I swear I'll stop using the word in a moment, but one last part of the movie that's just straight precious is Tim himself. What an adorkable lead. A British nerdy muffin played by Domnhall Gleeson. He's somewhat annoying in his obliviousness and ignorance of the ways in which his time travel can have negative consequences. Also, he has a horrible habit of misspeaking so terribly, that you wonder even amongst the socially awkward, "How is that possible??" But he's a good tool for the audience to show what the limits of time travel are, and what kinds of experiences are worth retrying and which ones are a lost cause. So sweet, and a hopeless romantic, he is able to find the love of his life (with a little help from time travel, but to be fair, he wouldn't have needed the time travel if he didn't use time travel in the first place). This sort of puts some blurred lines on the "stalking for love" trope, because he definitely uses things he knew about Mary to his advantage in winning her over. But, to be fair, these were things Mary herself told him in an alternate universe, so... morally we're in the clear.

I swear this movie is one of my favorites. I have seen it several times and it always just hurts my feels. You see Tim (and Mary) grow up through such emotionally life-changing parts of life, from falling in love, to marriage, to children... all precious things that he would never, EVER want to put at risk for the selfish sake of time travel.

There is also a wish fulfillment piece to why I love this film. It is impossible to describe how much I would want to have Tim's gift. Not for the purpose of changing life's mistakes! Actually that's the last thing I'd focus on. I'd just want to be like Tim's father. He's used time travel to keep a certain kind of immortality. He has read every book there is to read, twice, and Dickens three times, as he specifically points out.
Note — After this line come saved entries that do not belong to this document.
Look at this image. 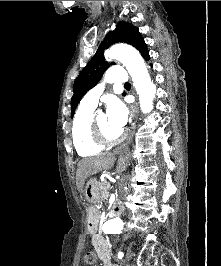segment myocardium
I'll use <instances>...</instances> for the list:
<instances>
[{"label": "myocardium", "mask_w": 221, "mask_h": 266, "mask_svg": "<svg viewBox=\"0 0 221 266\" xmlns=\"http://www.w3.org/2000/svg\"><path fill=\"white\" fill-rule=\"evenodd\" d=\"M91 134L93 140L101 146H112L118 144L125 136L124 131H121L115 138L107 137L99 126L97 115H93L91 119Z\"/></svg>", "instance_id": "1"}]
</instances>
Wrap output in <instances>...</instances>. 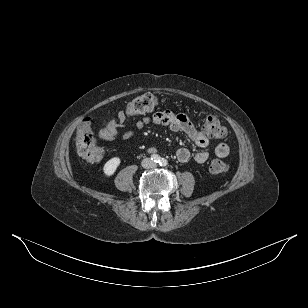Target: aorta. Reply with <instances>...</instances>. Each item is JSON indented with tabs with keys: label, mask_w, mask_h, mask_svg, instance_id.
<instances>
[{
	"label": "aorta",
	"mask_w": 308,
	"mask_h": 308,
	"mask_svg": "<svg viewBox=\"0 0 308 308\" xmlns=\"http://www.w3.org/2000/svg\"><path fill=\"white\" fill-rule=\"evenodd\" d=\"M160 164H161V165H166V164H167V161L163 159V160L160 161Z\"/></svg>",
	"instance_id": "obj_1"
}]
</instances>
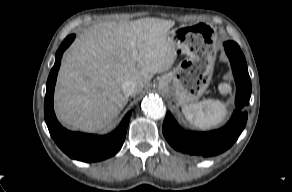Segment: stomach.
Returning a JSON list of instances; mask_svg holds the SVG:
<instances>
[{
  "label": "stomach",
  "instance_id": "1",
  "mask_svg": "<svg viewBox=\"0 0 292 192\" xmlns=\"http://www.w3.org/2000/svg\"><path fill=\"white\" fill-rule=\"evenodd\" d=\"M176 50L185 57L159 80L158 89L175 103L197 100L211 82L217 52L215 28L207 24L182 26L170 32Z\"/></svg>",
  "mask_w": 292,
  "mask_h": 192
}]
</instances>
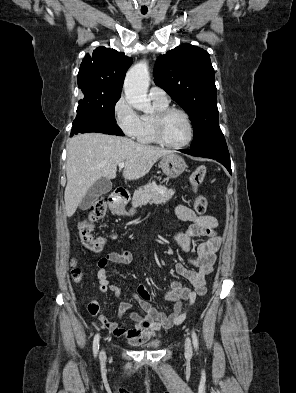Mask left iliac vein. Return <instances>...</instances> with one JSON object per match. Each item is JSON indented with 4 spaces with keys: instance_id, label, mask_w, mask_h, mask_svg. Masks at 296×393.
Wrapping results in <instances>:
<instances>
[{
    "instance_id": "4c4485c4",
    "label": "left iliac vein",
    "mask_w": 296,
    "mask_h": 393,
    "mask_svg": "<svg viewBox=\"0 0 296 393\" xmlns=\"http://www.w3.org/2000/svg\"><path fill=\"white\" fill-rule=\"evenodd\" d=\"M185 351L187 355L192 354V346H191V341L189 338L186 339L185 341Z\"/></svg>"
}]
</instances>
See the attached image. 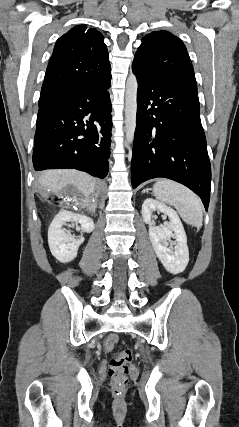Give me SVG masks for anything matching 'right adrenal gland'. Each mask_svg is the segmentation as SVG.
Listing matches in <instances>:
<instances>
[{
	"mask_svg": "<svg viewBox=\"0 0 239 427\" xmlns=\"http://www.w3.org/2000/svg\"><path fill=\"white\" fill-rule=\"evenodd\" d=\"M94 196H95V199L97 198V194L96 193H94ZM96 202H93L92 204H90V206H88V208L90 209V210H92V211H95V208H96Z\"/></svg>",
	"mask_w": 239,
	"mask_h": 427,
	"instance_id": "2a0ac1e0",
	"label": "right adrenal gland"
}]
</instances>
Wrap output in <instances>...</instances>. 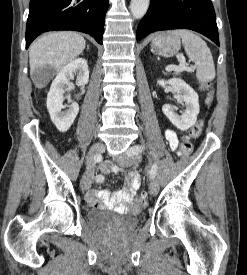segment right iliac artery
<instances>
[{"instance_id":"obj_1","label":"right iliac artery","mask_w":247,"mask_h":275,"mask_svg":"<svg viewBox=\"0 0 247 275\" xmlns=\"http://www.w3.org/2000/svg\"><path fill=\"white\" fill-rule=\"evenodd\" d=\"M94 160L96 161V162H102V157L98 154L97 156H95L94 157ZM95 179H96V181L97 182H102L103 181V176L102 175H97L96 177H95Z\"/></svg>"}]
</instances>
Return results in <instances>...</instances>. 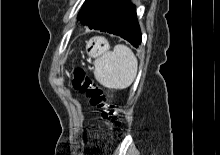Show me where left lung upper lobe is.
Returning a JSON list of instances; mask_svg holds the SVG:
<instances>
[{
	"label": "left lung upper lobe",
	"mask_w": 220,
	"mask_h": 155,
	"mask_svg": "<svg viewBox=\"0 0 220 155\" xmlns=\"http://www.w3.org/2000/svg\"><path fill=\"white\" fill-rule=\"evenodd\" d=\"M97 0H86L83 8L81 9L80 13H79V17L78 19H81L82 16L86 13V11L96 2Z\"/></svg>",
	"instance_id": "5c2ea615"
}]
</instances>
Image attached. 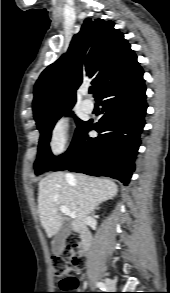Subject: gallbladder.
I'll use <instances>...</instances> for the list:
<instances>
[{"mask_svg": "<svg viewBox=\"0 0 170 293\" xmlns=\"http://www.w3.org/2000/svg\"><path fill=\"white\" fill-rule=\"evenodd\" d=\"M70 235V223L64 222L55 234L52 241V252L55 255H60L65 245L67 237Z\"/></svg>", "mask_w": 170, "mask_h": 293, "instance_id": "obj_1", "label": "gallbladder"}]
</instances>
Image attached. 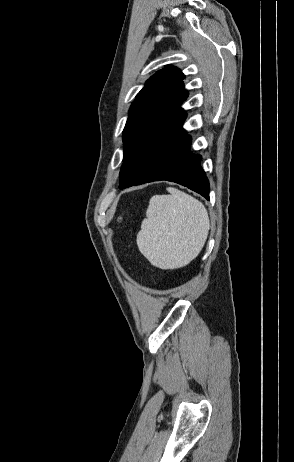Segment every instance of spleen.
Masks as SVG:
<instances>
[{"label": "spleen", "mask_w": 294, "mask_h": 462, "mask_svg": "<svg viewBox=\"0 0 294 462\" xmlns=\"http://www.w3.org/2000/svg\"><path fill=\"white\" fill-rule=\"evenodd\" d=\"M169 195L150 199L137 235L140 252L161 269L180 268L202 250L210 222L204 205L191 195L169 187Z\"/></svg>", "instance_id": "1"}]
</instances>
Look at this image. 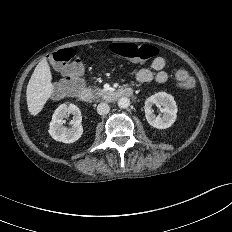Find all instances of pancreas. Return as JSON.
<instances>
[{
  "label": "pancreas",
  "mask_w": 232,
  "mask_h": 232,
  "mask_svg": "<svg viewBox=\"0 0 232 232\" xmlns=\"http://www.w3.org/2000/svg\"><path fill=\"white\" fill-rule=\"evenodd\" d=\"M93 93H94V95L97 96V97H102V96H104V95L107 94V92H106L105 90L100 89V88H98V87H95V89L93 90Z\"/></svg>",
  "instance_id": "pancreas-1"
}]
</instances>
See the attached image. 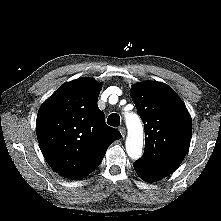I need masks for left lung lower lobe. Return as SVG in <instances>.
I'll use <instances>...</instances> for the list:
<instances>
[{
  "label": "left lung lower lobe",
  "mask_w": 221,
  "mask_h": 221,
  "mask_svg": "<svg viewBox=\"0 0 221 221\" xmlns=\"http://www.w3.org/2000/svg\"><path fill=\"white\" fill-rule=\"evenodd\" d=\"M134 169L139 177L147 182H155L169 175L166 172L150 168L137 161L134 163Z\"/></svg>",
  "instance_id": "left-lung-lower-lobe-1"
}]
</instances>
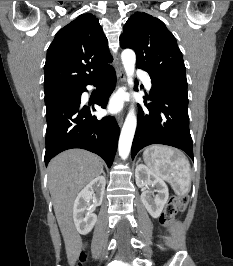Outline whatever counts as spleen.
<instances>
[{
  "label": "spleen",
  "mask_w": 233,
  "mask_h": 266,
  "mask_svg": "<svg viewBox=\"0 0 233 266\" xmlns=\"http://www.w3.org/2000/svg\"><path fill=\"white\" fill-rule=\"evenodd\" d=\"M145 163L158 177L166 180L177 195H186L191 188V169L188 159L179 151L152 145L143 153Z\"/></svg>",
  "instance_id": "spleen-1"
}]
</instances>
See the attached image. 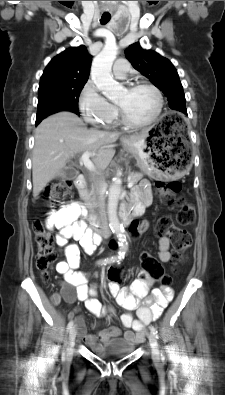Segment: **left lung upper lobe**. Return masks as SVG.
I'll list each match as a JSON object with an SVG mask.
<instances>
[{
  "label": "left lung upper lobe",
  "mask_w": 225,
  "mask_h": 395,
  "mask_svg": "<svg viewBox=\"0 0 225 395\" xmlns=\"http://www.w3.org/2000/svg\"><path fill=\"white\" fill-rule=\"evenodd\" d=\"M125 54L133 67L167 96L171 109L187 115L183 87L170 60L153 50H144L138 42L130 45Z\"/></svg>",
  "instance_id": "5c2ea615"
}]
</instances>
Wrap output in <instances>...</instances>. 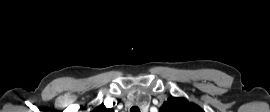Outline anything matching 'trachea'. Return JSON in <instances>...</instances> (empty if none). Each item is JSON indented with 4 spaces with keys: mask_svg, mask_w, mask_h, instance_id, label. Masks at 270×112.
Wrapping results in <instances>:
<instances>
[{
    "mask_svg": "<svg viewBox=\"0 0 270 112\" xmlns=\"http://www.w3.org/2000/svg\"><path fill=\"white\" fill-rule=\"evenodd\" d=\"M130 112H140V109L137 106H133L131 107Z\"/></svg>",
    "mask_w": 270,
    "mask_h": 112,
    "instance_id": "trachea-1",
    "label": "trachea"
}]
</instances>
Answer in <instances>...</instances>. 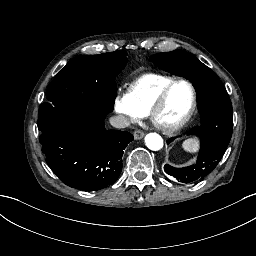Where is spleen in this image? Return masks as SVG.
I'll return each mask as SVG.
<instances>
[{
	"label": "spleen",
	"instance_id": "3e777b00",
	"mask_svg": "<svg viewBox=\"0 0 256 256\" xmlns=\"http://www.w3.org/2000/svg\"><path fill=\"white\" fill-rule=\"evenodd\" d=\"M184 148L188 151L194 152L197 150V144L193 140H186L183 144Z\"/></svg>",
	"mask_w": 256,
	"mask_h": 256
}]
</instances>
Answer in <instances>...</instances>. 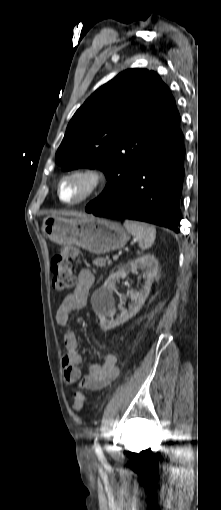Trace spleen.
<instances>
[{
  "label": "spleen",
  "mask_w": 221,
  "mask_h": 510,
  "mask_svg": "<svg viewBox=\"0 0 221 510\" xmlns=\"http://www.w3.org/2000/svg\"><path fill=\"white\" fill-rule=\"evenodd\" d=\"M124 227L138 240L139 247L142 250L149 249L153 245L156 237V229L153 225L125 220Z\"/></svg>",
  "instance_id": "obj_1"
}]
</instances>
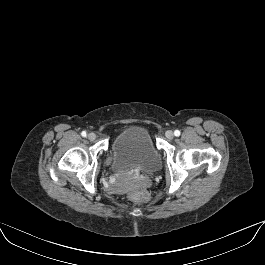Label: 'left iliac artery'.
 I'll list each match as a JSON object with an SVG mask.
<instances>
[{
  "label": "left iliac artery",
  "mask_w": 265,
  "mask_h": 265,
  "mask_svg": "<svg viewBox=\"0 0 265 265\" xmlns=\"http://www.w3.org/2000/svg\"><path fill=\"white\" fill-rule=\"evenodd\" d=\"M174 135L177 136V137L180 136V131L179 130H175L174 131Z\"/></svg>",
  "instance_id": "1"
}]
</instances>
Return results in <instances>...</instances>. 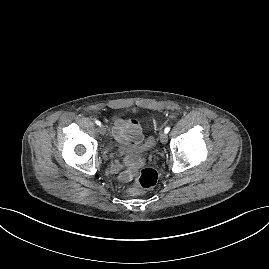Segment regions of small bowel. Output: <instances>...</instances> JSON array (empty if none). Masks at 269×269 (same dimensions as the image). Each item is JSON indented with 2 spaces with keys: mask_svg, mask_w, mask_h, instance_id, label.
<instances>
[{
  "mask_svg": "<svg viewBox=\"0 0 269 269\" xmlns=\"http://www.w3.org/2000/svg\"><path fill=\"white\" fill-rule=\"evenodd\" d=\"M112 135L119 142H127L137 145L142 140L141 127L136 118H118L112 127ZM128 169L121 173L120 178L124 181L131 179L135 172L136 166L142 163L140 159L129 158L127 160Z\"/></svg>",
  "mask_w": 269,
  "mask_h": 269,
  "instance_id": "1",
  "label": "small bowel"
}]
</instances>
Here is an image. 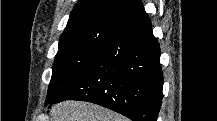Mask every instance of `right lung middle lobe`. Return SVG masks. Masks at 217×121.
Wrapping results in <instances>:
<instances>
[{"label": "right lung middle lobe", "instance_id": "1", "mask_svg": "<svg viewBox=\"0 0 217 121\" xmlns=\"http://www.w3.org/2000/svg\"><path fill=\"white\" fill-rule=\"evenodd\" d=\"M126 24L115 20H97L64 32L60 37L47 99L54 97L84 71Z\"/></svg>", "mask_w": 217, "mask_h": 121}]
</instances>
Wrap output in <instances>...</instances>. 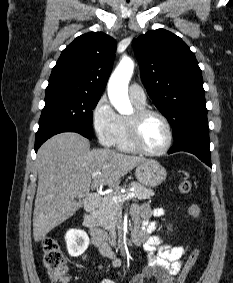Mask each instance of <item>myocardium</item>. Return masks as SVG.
<instances>
[{
  "mask_svg": "<svg viewBox=\"0 0 233 283\" xmlns=\"http://www.w3.org/2000/svg\"><path fill=\"white\" fill-rule=\"evenodd\" d=\"M151 116H156L160 118L163 123L166 126L167 132H168V140L166 145L158 150V151H151L147 149L141 142L140 138V131H141V126L143 122L151 117ZM127 129H128V136L131 145L134 147V149L142 154L149 155V156H160L165 154L172 146L173 144V129L172 126L167 119V117L162 114L159 111L153 110V109H137L134 114L127 118Z\"/></svg>",
  "mask_w": 233,
  "mask_h": 283,
  "instance_id": "f54148a6",
  "label": "myocardium"
}]
</instances>
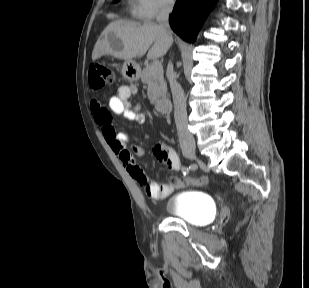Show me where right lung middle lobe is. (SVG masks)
I'll list each match as a JSON object with an SVG mask.
<instances>
[{
	"mask_svg": "<svg viewBox=\"0 0 309 288\" xmlns=\"http://www.w3.org/2000/svg\"><path fill=\"white\" fill-rule=\"evenodd\" d=\"M114 1V3H117L119 0H113Z\"/></svg>",
	"mask_w": 309,
	"mask_h": 288,
	"instance_id": "obj_1",
	"label": "right lung middle lobe"
}]
</instances>
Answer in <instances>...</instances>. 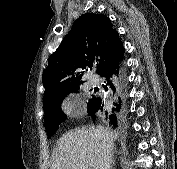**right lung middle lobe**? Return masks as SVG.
<instances>
[{"mask_svg":"<svg viewBox=\"0 0 177 169\" xmlns=\"http://www.w3.org/2000/svg\"><path fill=\"white\" fill-rule=\"evenodd\" d=\"M79 90V86H76L67 92L63 93L58 99L44 104V112H45V128L47 131L48 137H51L53 133L58 129L59 124L64 121L65 115L61 110L62 100L65 98L67 94L70 92H77ZM94 97V96H93ZM93 97L88 101V108L91 106ZM122 123V120L119 122V125Z\"/></svg>","mask_w":177,"mask_h":169,"instance_id":"1","label":"right lung middle lobe"}]
</instances>
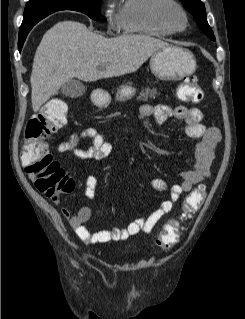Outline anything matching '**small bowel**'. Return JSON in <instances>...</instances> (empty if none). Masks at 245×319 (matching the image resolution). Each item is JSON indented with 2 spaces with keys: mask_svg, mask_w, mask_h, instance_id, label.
I'll return each instance as SVG.
<instances>
[{
  "mask_svg": "<svg viewBox=\"0 0 245 319\" xmlns=\"http://www.w3.org/2000/svg\"><path fill=\"white\" fill-rule=\"evenodd\" d=\"M150 117H153L157 123H163L168 118L181 120L185 123L187 137L200 140L190 168L182 173V182L180 184L171 186L170 199L162 201L159 207L149 216L136 218L123 229L91 233L85 226L92 216L90 207L83 206L76 212H71L66 208L62 209V215L69 220V224L84 244L125 240L141 232H151L158 221L174 208L183 193L192 190L195 185L201 183L210 174L214 148L220 139V133L218 129L207 127L201 123L203 113L200 109L195 107L188 108L183 105L174 108L166 105H142L139 109V118L144 120ZM83 139L92 140L93 145L88 149L78 148L79 142ZM57 149L61 153L72 152L76 157L83 160H102L112 152L111 144L93 127H87L80 132L72 133L67 140L59 143ZM98 184L99 179L95 175H89L85 178V194L89 199L94 198ZM151 185L154 189L160 191L165 190L167 187L166 183L160 178L152 179ZM112 211L116 212L114 207H112Z\"/></svg>",
  "mask_w": 245,
  "mask_h": 319,
  "instance_id": "small-bowel-1",
  "label": "small bowel"
}]
</instances>
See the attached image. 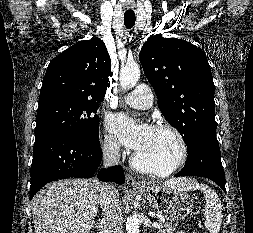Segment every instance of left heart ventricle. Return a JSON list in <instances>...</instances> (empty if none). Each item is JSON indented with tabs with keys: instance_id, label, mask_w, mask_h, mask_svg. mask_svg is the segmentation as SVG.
<instances>
[{
	"instance_id": "obj_1",
	"label": "left heart ventricle",
	"mask_w": 253,
	"mask_h": 233,
	"mask_svg": "<svg viewBox=\"0 0 253 233\" xmlns=\"http://www.w3.org/2000/svg\"><path fill=\"white\" fill-rule=\"evenodd\" d=\"M180 148L175 137L167 131L152 129L149 138L136 152L139 160L147 165L167 169L179 157Z\"/></svg>"
}]
</instances>
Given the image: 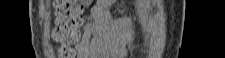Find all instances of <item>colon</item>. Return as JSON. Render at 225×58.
<instances>
[{"instance_id": "obj_1", "label": "colon", "mask_w": 225, "mask_h": 58, "mask_svg": "<svg viewBox=\"0 0 225 58\" xmlns=\"http://www.w3.org/2000/svg\"><path fill=\"white\" fill-rule=\"evenodd\" d=\"M87 1H56V20L53 38L60 43L59 57L73 58L71 45L78 39V27L82 22L83 3Z\"/></svg>"}]
</instances>
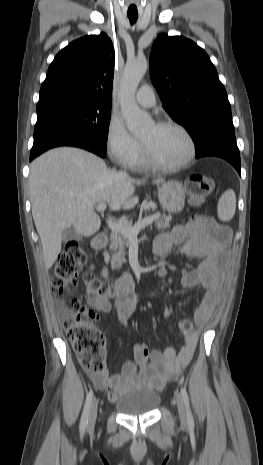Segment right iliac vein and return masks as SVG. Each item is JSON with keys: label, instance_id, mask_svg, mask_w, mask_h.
<instances>
[{"label": "right iliac vein", "instance_id": "63e3f726", "mask_svg": "<svg viewBox=\"0 0 263 465\" xmlns=\"http://www.w3.org/2000/svg\"><path fill=\"white\" fill-rule=\"evenodd\" d=\"M97 409H98V402L96 399H93L90 411H89V418H88V429H92L95 425L96 418H97Z\"/></svg>", "mask_w": 263, "mask_h": 465}]
</instances>
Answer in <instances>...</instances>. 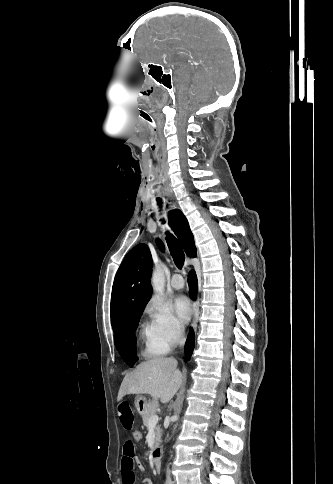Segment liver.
<instances>
[{
  "instance_id": "liver-1",
  "label": "liver",
  "mask_w": 333,
  "mask_h": 484,
  "mask_svg": "<svg viewBox=\"0 0 333 484\" xmlns=\"http://www.w3.org/2000/svg\"><path fill=\"white\" fill-rule=\"evenodd\" d=\"M183 376L174 358H155L140 363L127 374L120 386L117 401L128 394H148L168 403L179 390Z\"/></svg>"
}]
</instances>
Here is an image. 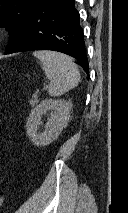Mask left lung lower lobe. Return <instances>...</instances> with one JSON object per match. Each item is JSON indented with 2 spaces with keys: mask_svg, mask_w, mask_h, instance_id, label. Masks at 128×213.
Listing matches in <instances>:
<instances>
[{
  "mask_svg": "<svg viewBox=\"0 0 128 213\" xmlns=\"http://www.w3.org/2000/svg\"><path fill=\"white\" fill-rule=\"evenodd\" d=\"M79 20L74 0H38L4 54L30 50L59 51L76 58L89 74Z\"/></svg>",
  "mask_w": 128,
  "mask_h": 213,
  "instance_id": "1",
  "label": "left lung lower lobe"
}]
</instances>
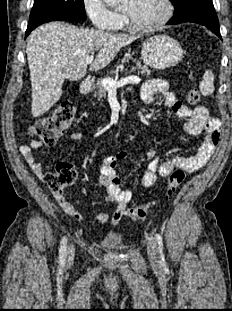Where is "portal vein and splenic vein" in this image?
Returning <instances> with one entry per match:
<instances>
[{
    "label": "portal vein and splenic vein",
    "mask_w": 232,
    "mask_h": 311,
    "mask_svg": "<svg viewBox=\"0 0 232 311\" xmlns=\"http://www.w3.org/2000/svg\"><path fill=\"white\" fill-rule=\"evenodd\" d=\"M93 60H94V56H93V54H91L86 58L85 62L87 64H90L93 62ZM140 81H141V79L137 76H129L126 78H122L119 81H116V80L111 79V78H104L102 80V85L106 90L112 91V90H115L118 87H122L126 84H139Z\"/></svg>",
    "instance_id": "obj_1"
}]
</instances>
DO YOU KNOW HOW MUCH I'D WANT THIS??? You'd never feel guilty about wasting a day, EVER! You could live a week of laziness, just reading and re-reading, and then start the week over productively and there would be no consequences. If I could make a wish with a genie, this would be it. I can even imagine myself traveling through time just to rewatch this film over and over again without guilt. (98/100)

Quote - "I just try to live every day as if I've deliberately come back to this one day to enjoy it as if it was the full final day of my extraordinary, ordinary life."

What to watch for - I think I was familiar with just about every cast member in this! I just love me some British stuff. Will Merrick (Alo from "Skins") plays the best friend and I think this is the only feature film he's been in, so that's precious! The one actress I wasn't familiar with was the one who played Kit Kat, but she is an adorable character to look out for.

If you liked this movie, I recommend Groundhog Day!